TOPEKA, Kan. — The Kansas Board of Regents say the bulk of a potential 5 percent, or $28 million, cut in state aid for universities in the system would affect the University of Kansas, the University of Kansas Medical Center and Kansas State University.

The Topeka Capital-Journal ( ) reports that the possible cuts were outlined in documents requested by Gov. Sam Brownback’s administration.

Brownback isn’t required to reveal his budget strategy until the State of the State speech in January. His budget director, Shawn Sullivan, told department heads outside the higher education system in an email Tuesday that Brownback would not propose across-the-board cuts.

If state lawmakers were to embrace new spending reductions on higher education, the adjustments would come on top of a 4 percent rollback approved in the current fiscal year by the governor.

Kansas State University officials say the loss of $4.9 million in state funding would trigger reductions across the institution. University of Kansas Medical Center officials say the institution intends to shield its cancer treatment and research program from a $5.1 million reduction.

“Further reductions in state funding will degrade the university’s ability to fulfill its land-grant mission for the state and to achieve our K-State 2025 vision of a top 50 public research institution,” Kansas State University said. “In addition, more financial burden will be placed on students in the form of increased tuition and fees.”

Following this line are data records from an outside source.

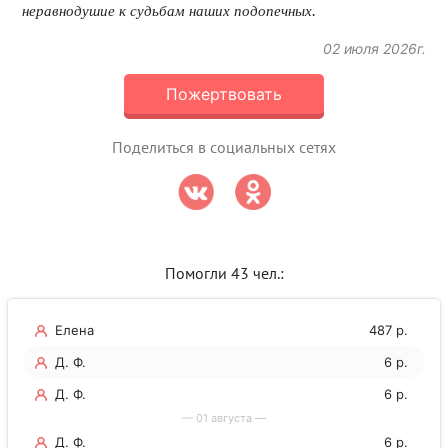
.
неравнодушие к судьбам наших подопечных
02 июля 2026г.
Пожертвовать
Поделиться в социальных сетях
Помогли 43 чел.:
Елена
487 р.
Д. Ф.
6 р.
Д. Ф.
6 р.
— 01 августа —
Д. Ф.
6 р.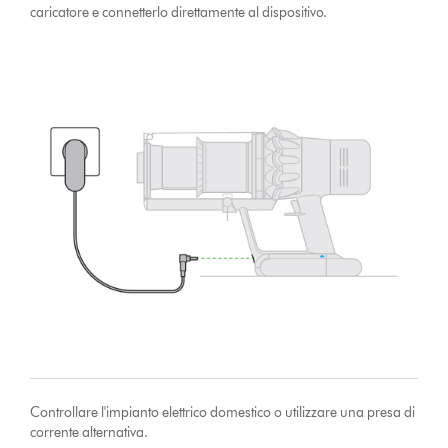
caricatore e connetterlo direttamente al dispositivo.
Controllare l'impianto elettrico domestico o utilizzare una presa di
corrente alternativa.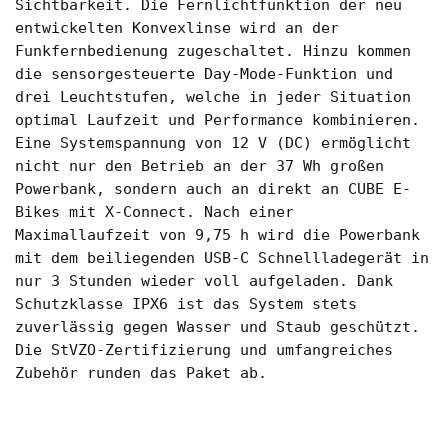
Sichtbarkeit. Die Fernlichtfunktion der neu
entwickelten Konvexlinse wird an der
Funkfernbedienung zugeschaltet. Hinzu kommen
die sensorgesteuerte Day-Mode-Funktion und
drei Leuchtstufen, welche in jeder Situation
optimal Laufzeit und Performance kombinieren.
Eine Systemspannung von 12 V (DC) ermöglicht
nicht nur den Betrieb an der 37 Wh großen
Powerbank, sondern auch an direkt an CUBE E-
Bikes mit X-Connect. Nach einer
Maximallaufzeit von 9,75 h wird die Powerbank
mit dem beiliegenden USB-C Schnellladegerät in
nur 3 Stunden wieder voll aufgeladen. Dank
Schutzklasse IPX6 ist das System stets
zuverlässig gegen Wasser und Staub geschützt.
Die StVZO-Zertifizierung und umfangreiches
Zubehör runden das Paket ab.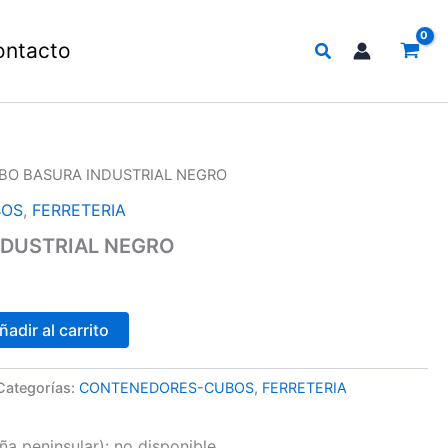
Buscar
ontacto
BO BASURA INDUSTRIAL NEGRO
BOS
,
FERRETERIA
NDUSTRIAL NEGRO
ñadir al carrito
Categorías:
CONTENEDORES-CUBOS
,
FERRETERIA
a peninsular):
no disponible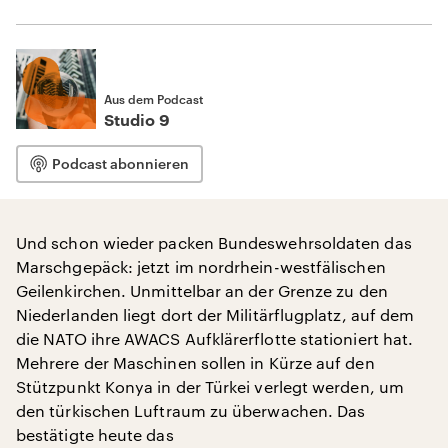
Aus dem Podcast
Studio 9
Podcast abonnieren
Und schon wieder packen Bundeswehrsoldaten das
Marschgepäck: jetzt im nordrhein-westfälischen
Geilenkirchen. Unmittelbar an der Grenze zu den
Niederlanden liegt dort der Militärflugplatz, auf dem
die NATO ihre AWACS Aufklärerflotte stationiert hat.
Mehrere der Maschinen sollen in Kürze auf den
Stützpunkt Konya in der Türkei verlegt werden, um
den türkischen Luftraum zu überwachen. Das
bestätigte heute das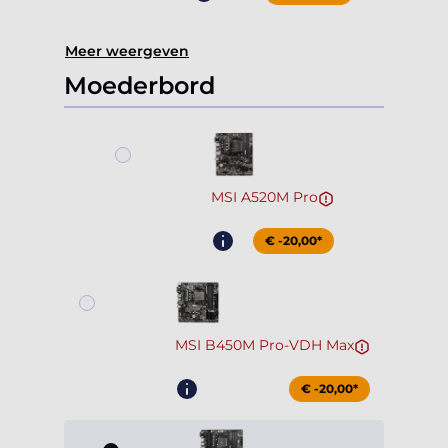
Meer weergeven
Moederbord
MSI A520M Pro
€ -20,00*
MSI B450M Pro-VDH Max
€ -20,00*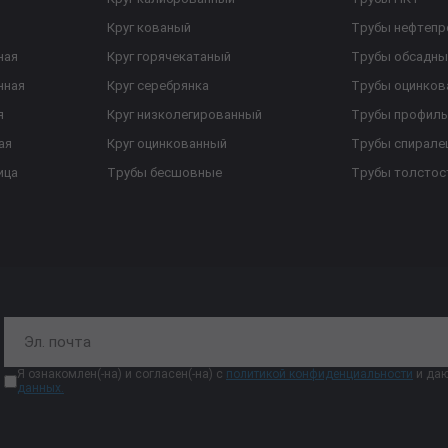
Круг кованый
Трубы нефтеп
ная
Круг горячекатаный
Трубы обсадны
нная
Круг серебрянка
Трубы оцинков
я
Круг низколегированный
Трубы профил
ая
Круг оцинкованный
Трубы спирал
ица
Трубы бесшовные
Трубы толстос
Я ознакомлен(-на) и согласен(-на) с
политикой конфиденциальности
и даю
данных.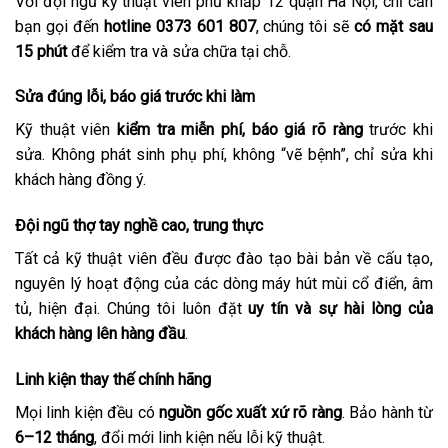
Với đội ngũ kỹ thuật viên phủ khắp 12 quận Hà Nội, chỉ cần
bạn gọi đến
hotline 0373 601 807
, chúng tôi sẽ
có mặt sau
15 phút
để kiểm tra và sửa chữa tại chỗ.
Sửa đúng lỗi, báo giá trước khi làm
Kỹ thuật viên
kiểm tra miễn phí, báo giá rõ ràng
trước khi
sửa. Không phát sinh phụ phí, không “vẽ bệnh”, chỉ sửa khi
khách hàng đồng ý.
Đội ngũ thợ tay nghề cao, trung thực
Tất cả kỹ thuật viên đều được đào tạo bài bản về cấu tạo,
nguyên lý hoạt động của các dòng máy hút mùi cổ điển, âm
tủ, hiện đại. Chúng tôi luôn đặt
uy tín và sự hài lòng của
khách hàng lên hàng đầu
.
Linh kiện thay thế chính hãng
Mọi linh kiện đều có
nguồn gốc xuất xứ rõ ràng
. Bảo hành từ
6–12 tháng
, đổi mới linh kiện nếu lỗi kỹ thuật.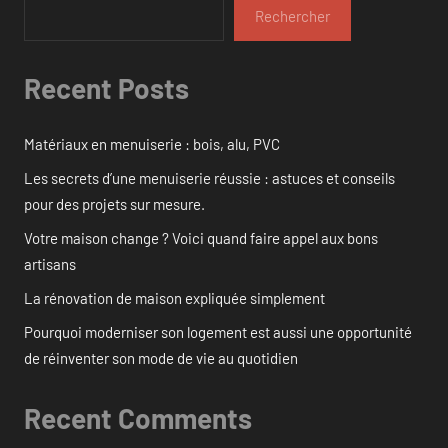
Rechercher
Recent Posts
Matériaux en menuiserie : bois, alu, PVC
Les secrets d’une menuiserie réussie : astuces et conseils
pour des projets sur mesure.
Votre maison change ? Voici quand faire appel aux bons
artisans
La rénovation de maison expliquée simplement
Pourquoi moderniser son logement est aussi une opportunité
de réinventer son mode de vie au quotidien
Recent Comments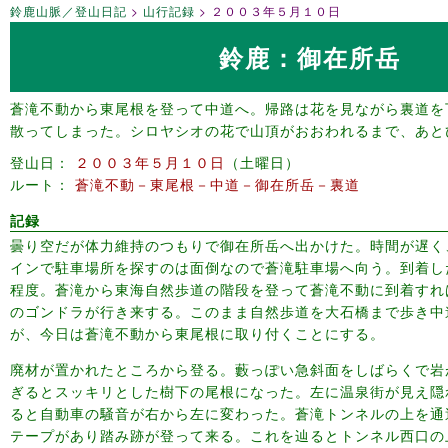
鈴鹿山脈／登山日記
山行記録
２００３年５月１０日
鈴鹿：御在所岳
蒼滝不動から東尾根を登って中道へ。帰路は花を見ながら裏道を
散ってしまった。シロヤシオの花で山頂がおおわれるまで、あと
登山日
２００３年５月１０日
土曜日
ルート
蒼滝不動－東尾根－中道－御在所岳－裏道
記録
曇り空だが体力維持のつもりで御在所岳へ出かけた。時間が遅く
インで駐車場所を探すのは面倒なので蒼滝駐車場へ向う。到着し
程度。蒼滝から東海自然歩道の階段を登って蒼滝不動に到着すれ
のゴンドラが行き来する。このまま自然歩道を大石橋まで歩き中
が、今日は蒼滝不動から東尾根に取り付くことにする。
廃材が置かれたところから登る。藪っぽい急斜面をしばらくで岩
ぎるとスッキリとした樹下の尾根になった。左に温泉街が見え隠
ると自動車の騒音が右から左に変わった。蒼滝トンネルの上を通
テープがあり踏み跡が登って来る。これを辿るとトンネル西口の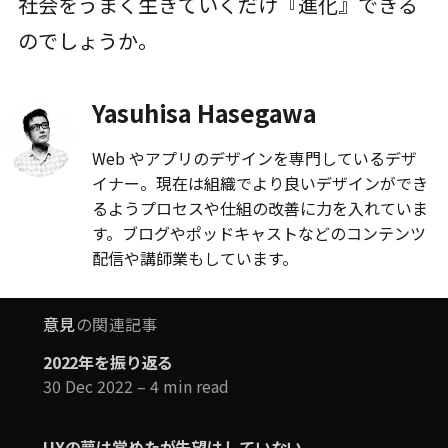
社会をうまく生きていくだけ『進化』できる
のでしょうか。
Yasuhisa Hasegawa
Web やアプリのデザインを専門しているデザ
イナー。現在は組織でより良いデザインができ
るようプロセスや仕組の改善に力を入れていま
す。ブログやポッドキャストなどのコンテンツ
配信や講師業もしています。
意見
の関連記事
2022年を振り返る
30 Dec 2022
– 4 min read
UXの夢は覚めたが失望はしていない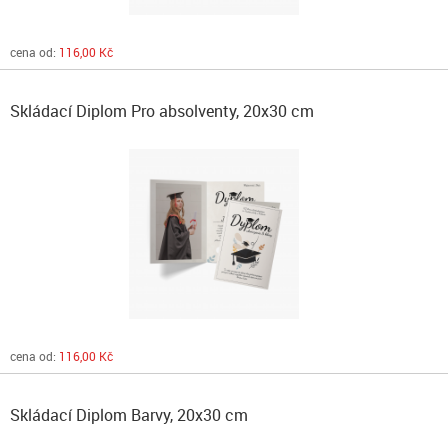
cena od:
116,00 Kč
Skládací Diplom Pro absolventy, 20x30 cm
cena od:
116,00 Kč
Skládací Diplom Barvy, 20x30 cm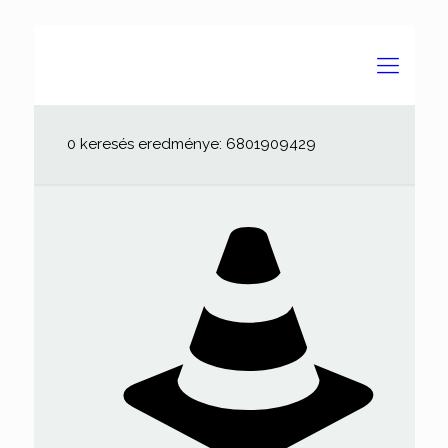
0 keresés eredménye: 6801909429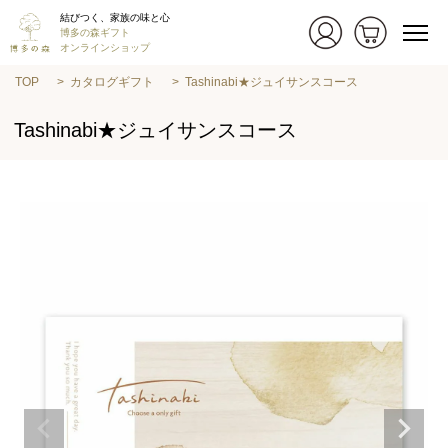
結びつく、家族の味と心
博多の森ギフト
オンラインショップ
TOP
カタログギフト
Tashinabi★ジュイサンスコース
Tashinabi★ジュイサンスコース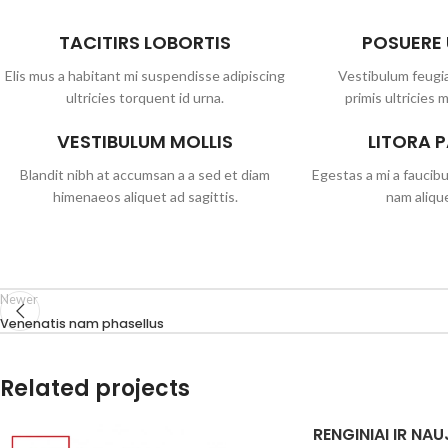
TACITIRS LOBORTIS
POSUERE
Elis mus a habitant mi suspendisse adipiscing
Vestibulum feugia
ultricies torquent id urna.
primis ultricies m
VESTIBULUM MOLLIS
LITORA 
Blandit nibh at accumsan a a sed et diam
Egestas a mi a faucib
himenaeos aliquet ad sagittis.
nam alique
Newer
Venenatis nam phasellus
Related projects
RENGINIAI IR NA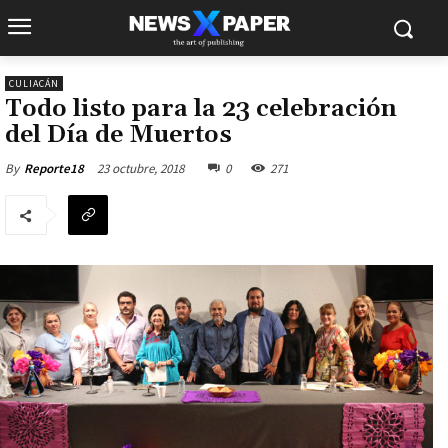
CULIACÁN
Todo listo para la 23 celebración
del Día de Muertos
23 octubre, 2018
0
271
By
Reporte18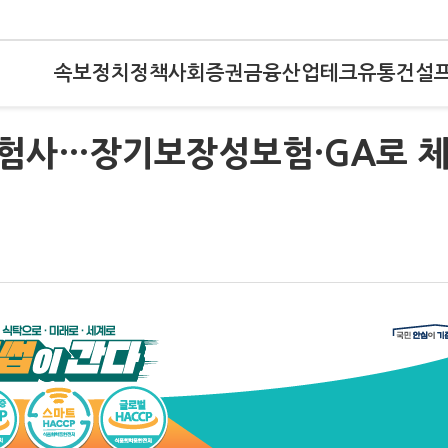
속보
정치
정책
사회
증권
금융
산업
테크
유통
건설
험사…장기보장성보험·GA로 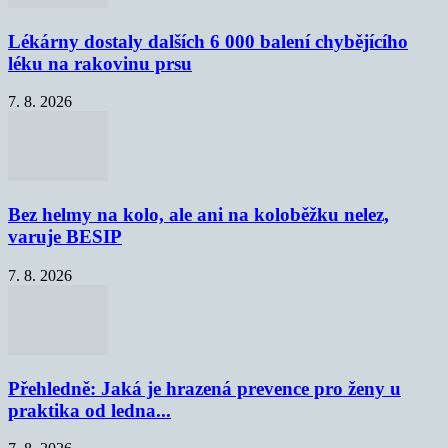
Lékárny dostaly dalších 6 000 balení chybějícího
léku na rakovinu prsu
7. 8. 2026
Bez helmy na kolo, ale ani na koloběžku nelez,
varuje BESIP
7. 8. 2026
Přehledně: Jaká je hrazená prevence pro ženy u
praktika od ledna...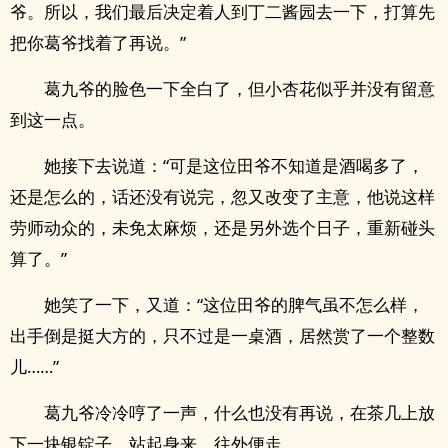
爷。所以，我们最后决定着人到丁二酱园去一下，打算先
把你葛爷找着了再说。”
葛九爷的脸色一下全白了，但小杏花似乎并没有留意
到这一点。
她接下去说道：“可是这位田爷不知道是酒喝多了，
还是怎么的，话还没有说完，忽又改变了主意，他说这样
劳师动众的，未免太麻烦，还是另外选个日子，重新碰头
算了。”
她笑了一下，又道：“这位田爷的脾气虽不怎么样，
出手倒是挺大方的，只不过是一桌酒，居然赏了一个整数
儿……”
葛九爷冷冷哼了一声，什么也没有再说，在茶几上放
下一块银锭子，站起身来，往外便走。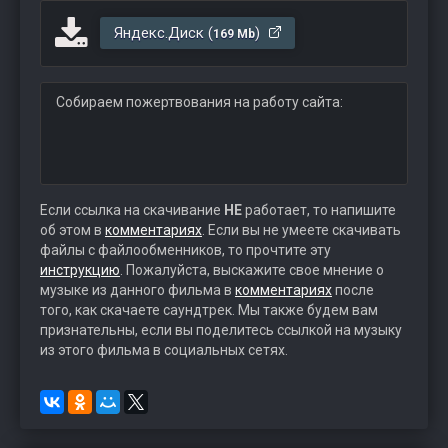
Яндекс.Диск (
)
169 Mb
Собираем пожертвования на работу сайта:
Если ссылка на скачивание
НЕ
работает, то напишите
об этом в
комментариях
. Если вы не умеете скачивать
файлы с файлообменников, то прочтите эту
инструкцию
. Пожалуйста, выскажите свое мнение о
музыке из данного фильма в
комментариях
после
того, как скачаете саундтрек. Мы также будем вам
признательны, если вы поделитесь ссылкой на музыку
из этого фильма в социальных сетях.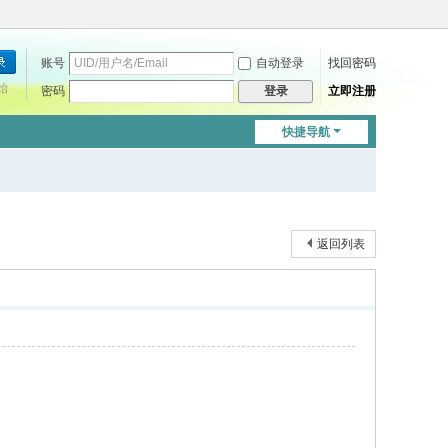
账号
自动登录
找回密码
始
密码
立即注册
登录
快捷导航
返回列表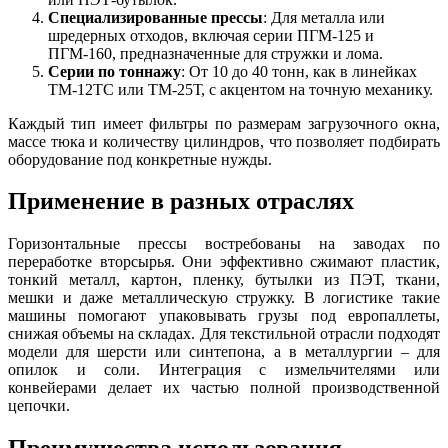
Специализированные прессы
: Для металла или
шредерных отходов, включая серии ПГМ-125 и
ПГМ-160, предназначенные для стружки и лома.
Серии по тоннажу
: От 10 до 40 тонн, как в линейках
ТМ-12ТС или ТМ-25Т, с акцентом на точную механику.
Каждый тип имеет фильтры по размерам загрузочного окна,
массе тюка и количеству цилиндров, что позволяет подбирать
оборудование под конкретные нужды.
Применение в разных отраслях
Горизонтальные прессы востребованы на заводах по
переработке вторсырья. Они эффективно сжимают пластик,
тонкий металл, картон, пленку, бутылки из ПЭТ, ткани,
мешки и даже металлическую стружку. В логистике такие
машины помогают упаковывать грузы под европаллеты,
снижая объемы на складах. Для текстильной отрасли подходят
модели для шерсти или синтепона, а в металлургии – для
опилок и соли. Интеграция с измельчителями или
конвейерами делает их частью полной производственной
цепочки.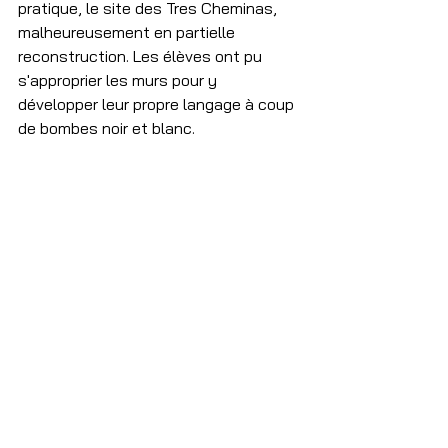
pratique, le site des Tres Cheminas, 
malheureusement en partielle 
reconstruction. Les élèves ont pu 
s'approprier les murs pour y 
développer leur propre langage à coup 
de bombes noir et blanc.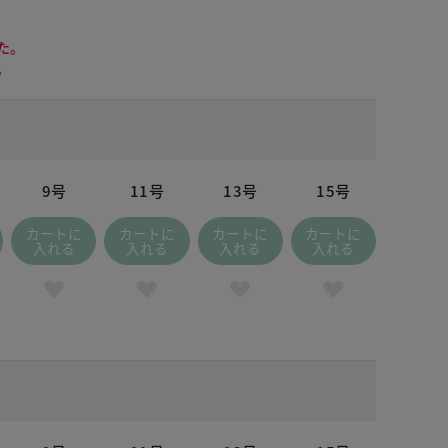
た。
。
9号
11号
13号
15号
カートに
カートに
カートに
カートに
入れる
入れる
入れる
入れる
 ブラック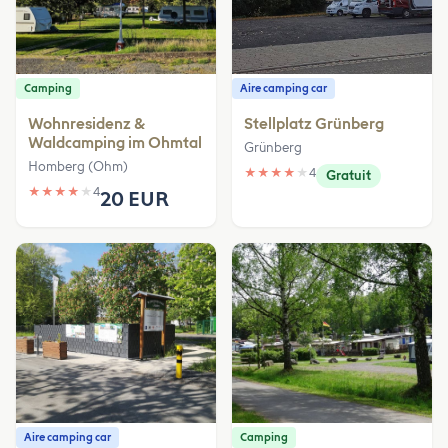
Camping
Aire camping car
Wohnresidenz &
Stellplatz Grünberg
Waldcamping im Ohmtal
Grünberg
Homberg (Ohm)
★
★
★
★
★
4
Gratuit
★
★
★
★
★
4
20 EUR
Aire camping car
Camping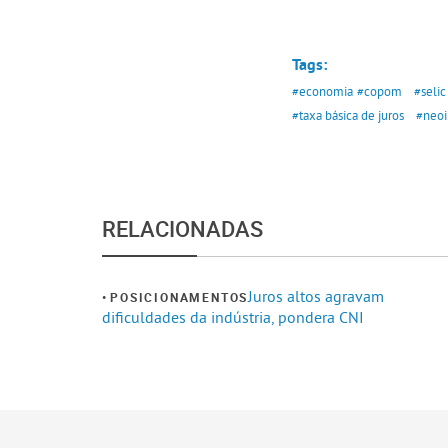
Tags:
#economia
#copom
#selic
#taxa básica de juros
#neoi
RELACIONADAS
Juros altos agravam
POSICIONAMENTOS
dificuldades da indústria, pondera CNI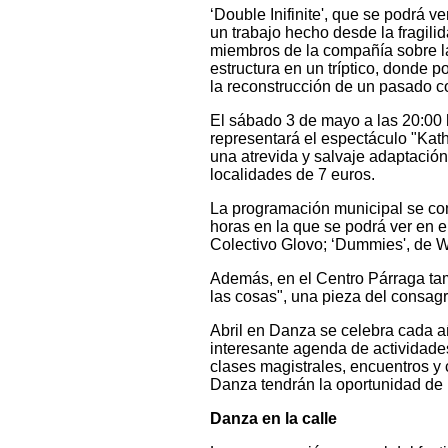
‘Double Inifinite', que se podrá v
un trabajo hecho desde la fragilid
miembros de la compañía sobre la 
estructura en un tríptico, donde p
la reconstrucción de un pasado c
El sábado 3 de mayo a las 20:00 h
representará el espectáculo "Ka
una atrevida y salvaje adaptació
localidades de 7 euros.
La programación municipal se com
horas en la que se podrá ver en e
Colectivo Glovo; ‘Dummies', de W
Además, en el Centro Párraga tam
las cosas", una pieza del consagr
Abril en Danza se celebra cada 
interesante agenda de actividade
clases magistrales, encuentros y
Danza tendrán la oportunidad de 
Danza en la calle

The Board of Regents is working to persuade the 2017 Legislature to restore the $30 million withdrawn from state universities.

“It is critical to the board that we do everything we can to communicate the role of our higher education system in addressing the workforce shortages Kansas will be facing if we don’t increase the number of Kansans who hold some type of post-secondary credential,” Board chairman Zoe Newton said.